WHAT IS NEEDED
Word for word, write the lines below out again, with no pictures.

Saved data entries:

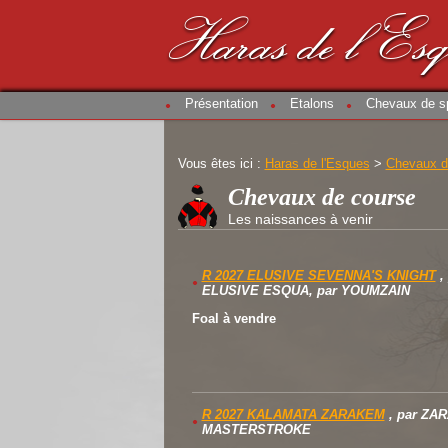
Haras de l'Es
Présentation
Etalons
Chevaux de s
Vous êtes ici :
Haras de l'Esques
>
Chevaux d
Chevaux de course
Les naissances à venir
R 2027 ELUSIVE SEVENNA'S KNIGHT
,
ELUSIVE ESQUA
, par
YOUMZAIN
Foal à vendre
R 2027 KALAMATA ZARAKEM
, par
ZAR
MASTERSTROKE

COMPLETED EXERCISE
Haras de l'Es
Présentation
Etalons
Chevaux de s
Vous êtes ici :
Haras de l'Esques
>
Chevaux d
Chevaux de course
Les naissances à venir
R 2027 ELUSIVE SEVENNA'S KNIGHT
,
ELUSIVE ESQUA
, par
YOUMZAIN
Foal à vendre
R 2027 KALAMATA ZARAKEM
, par
ZAR
MASTERSTROKE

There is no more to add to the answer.